I have found that if you want a typographically flawless bibliography there often is no other way than to typeset it by hand. Even the best algorithms for line and page breaking cannot neatly resolve every issue for you. That's why TeX is so kind as to tell us about underfull and overfull boxes. Overfull boxes occur in practically every text and it is the same with bibliographies--only much, much worse because there are so many names in there (always difficult to hyphenate correctly), so many strings in bib items that shouldn't be broken across lines (page numbers, labels, ...) and so many bib items that shouldn't be broken across pages (at least not from an odd to an even page).

For my real-life project I have now taken the approach mentioned in one of my comments: To generate the main text containing the citations and references I use `biblatex` and Biber as usual. For the bibliography, though, I make a copy of the `*.bbl` file, rename it and use it with a separate `*.tex` document to compile a separate PDF that consists only of the bibliography. Now I can make all the necessary modifications to the renamed `*.bbl` file without affecting the main text. At the end, I delete the (flawed) bibliography from the first PDF and insert the fixed one from the second PDF. Another--possibly easier--way would be to compile the bibliography first, copy and paste it from the resulting PDF directly into the `*.tex` source, remove the `\printbibliography` command and tidy up the pasted bibliography text by hand.

This is all very cumbersome and time-consuming but who said making fine books was easy?
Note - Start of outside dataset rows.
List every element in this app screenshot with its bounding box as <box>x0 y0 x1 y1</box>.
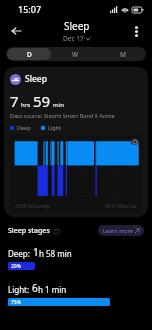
button[interactable]: Sleep quality <box>131 138 138 145</box>
button[interactable]: D <box>7 48 51 60</box>
button[interactable]: Dec 17 <box>63 34 90 43</box>
staticText: Deep <box>17 124 31 131</box>
staticText: 20% <box>11 263 21 270</box>
staticText: D <box>27 50 32 59</box>
button[interactable]: Info <box>53 228 60 235</box>
staticText: Sleep stages <box>8 226 50 236</box>
button[interactable]: More options <box>126 21 146 41</box>
staticText: Data source: Xiaomi Smart Band 9 Active <box>10 112 115 119</box>
staticText: 23:08 Fell asleep <box>15 203 50 209</box>
staticText: 09:37 Woke up <box>105 203 137 209</box>
staticText: h 1 min <box>38 284 67 295</box>
staticText: h 58 min <box>39 248 72 259</box>
button[interactable]: Learn more <box>98 225 144 236</box>
staticText: Learn more <box>103 227 133 234</box>
button[interactable]: W <box>53 48 98 60</box>
staticText: Sleep <box>25 73 47 85</box>
staticText: hrs <box>21 101 31 109</box>
button[interactable]: Back <box>6 21 26 41</box>
staticText: 6 <box>32 281 38 295</box>
staticText: W <box>72 50 79 59</box>
staticText: min <box>53 101 64 109</box>
staticText: Light <box>48 124 62 131</box>
button[interactable]: M <box>100 48 145 60</box>
staticText: 15:07 <box>18 3 42 15</box>
staticText: 1 <box>33 245 39 259</box>
staticText: Light: <box>8 284 32 295</box>
staticText: Sleep <box>64 19 90 33</box>
staticText: 7 <box>10 91 19 111</box>
button[interactable]: Sleep <box>4 67 148 217</box>
staticText: 75% <box>11 299 21 306</box>
staticText: Deep: <box>8 248 33 259</box>
staticText: M <box>120 50 126 59</box>
staticText: 59 <box>33 91 51 111</box>
staticText: Dec 17 <box>63 34 84 43</box>
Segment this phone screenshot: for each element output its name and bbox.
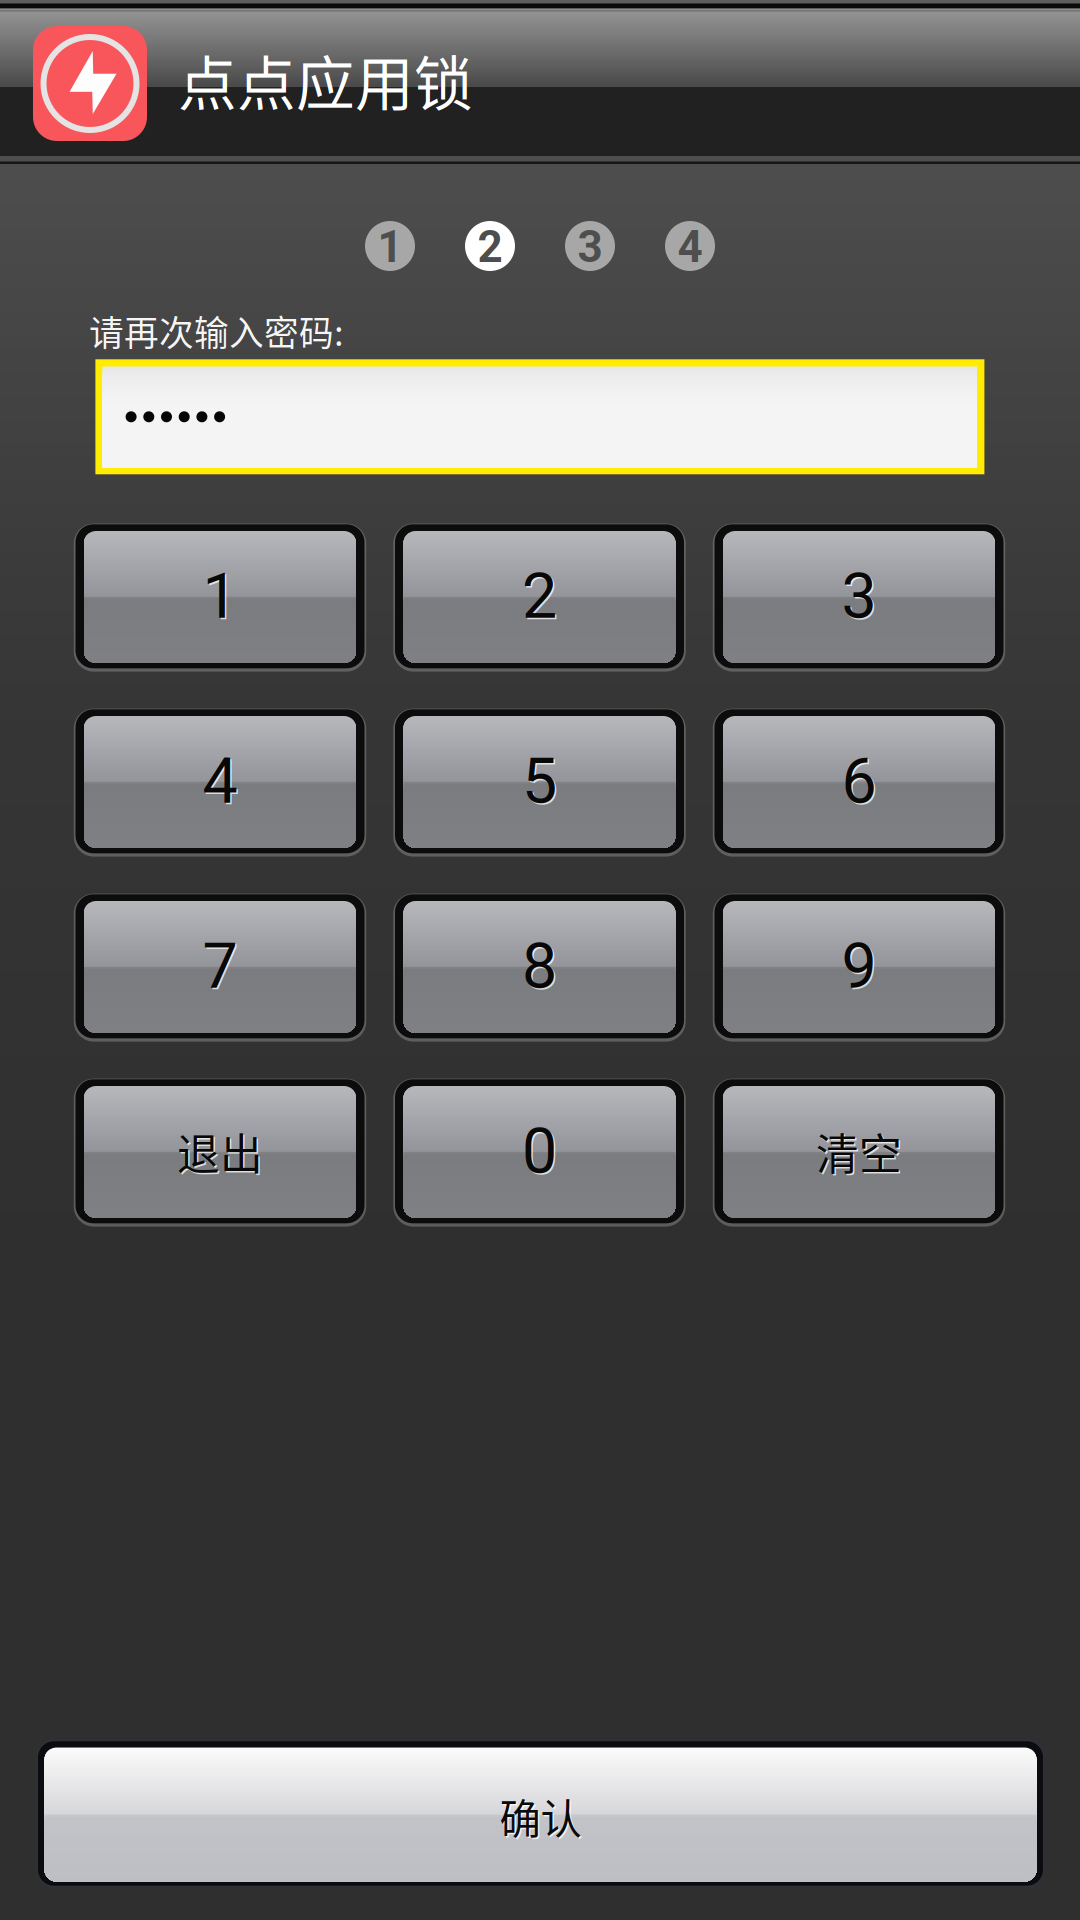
- button[interactable]: 2: [395, 524, 684, 668]
- staticText: 退出: [177, 1120, 263, 1182]
- button[interactable]: 8: [395, 894, 684, 1038]
- staticText: 7: [204, 931, 239, 1004]
- staticText: 8: [524, 931, 558, 1004]
- button[interactable]: 确认: [36, 1740, 1044, 1888]
- button[interactable]: 0: [395, 1079, 684, 1223]
- button[interactable]: 5: [395, 709, 684, 853]
- staticText: 2: [522, 560, 557, 633]
- staticText: 4: [204, 746, 239, 820]
- staticText: 9: [842, 930, 876, 1003]
- button[interactable]: 6: [714, 709, 1004, 853]
- staticText: 2: [524, 561, 558, 634]
- staticText: 2: [478, 221, 502, 273]
- staticText: 4: [202, 745, 238, 818]
- staticText: 5: [522, 745, 557, 818]
- staticText: 8: [522, 930, 557, 1003]
- staticText: 4: [678, 221, 702, 273]
- staticText: 3: [578, 221, 602, 273]
- button[interactable]: 退出: [76, 1079, 364, 1223]
- staticText: 7: [202, 930, 238, 1003]
- staticText: 6: [842, 745, 876, 818]
- button[interactable]: 3: [714, 524, 1004, 668]
- staticText: 6: [843, 746, 878, 820]
- button[interactable]: 1: [76, 524, 364, 668]
- button[interactable]: 7: [76, 894, 364, 1038]
- staticText: 1: [204, 561, 239, 634]
- staticText: 1: [202, 560, 238, 633]
- staticText: 请再次输入密码:: [89, 306, 344, 356]
- staticText: 5: [524, 746, 558, 820]
- staticText: 退出: [178, 1122, 264, 1184]
- staticText: 清空: [818, 1122, 904, 1184]
- staticText: 清空: [816, 1120, 902, 1182]
- staticText: 0: [524, 1116, 558, 1190]
- staticText: 确认: [500, 1786, 582, 1846]
- button[interactable]: 4: [76, 709, 364, 853]
- staticText: 确认: [501, 1788, 583, 1848]
- button[interactable]: 9: [714, 894, 1004, 1038]
- staticText: 3: [843, 561, 878, 634]
- staticText: 3: [842, 560, 876, 633]
- staticText: 0: [522, 1115, 557, 1188]
- staticText: 1: [378, 221, 402, 273]
- button[interactable]: 清空: [714, 1079, 1004, 1223]
- staticText: 点点应用锁: [178, 38, 473, 122]
- staticText: 9: [843, 931, 878, 1004]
To show you the difference between the automatically generated bibliography and the manually optimized one, I have uploaded two PDFs here and here. As you can see, manually editing the `*.bbl` file not only allowed me to optimize line and page breaks but also to do some nice things like dictionary stye headers and emphasized beginnings of new alphabetical letters. Note that there are probably still some minor faults I have to fix...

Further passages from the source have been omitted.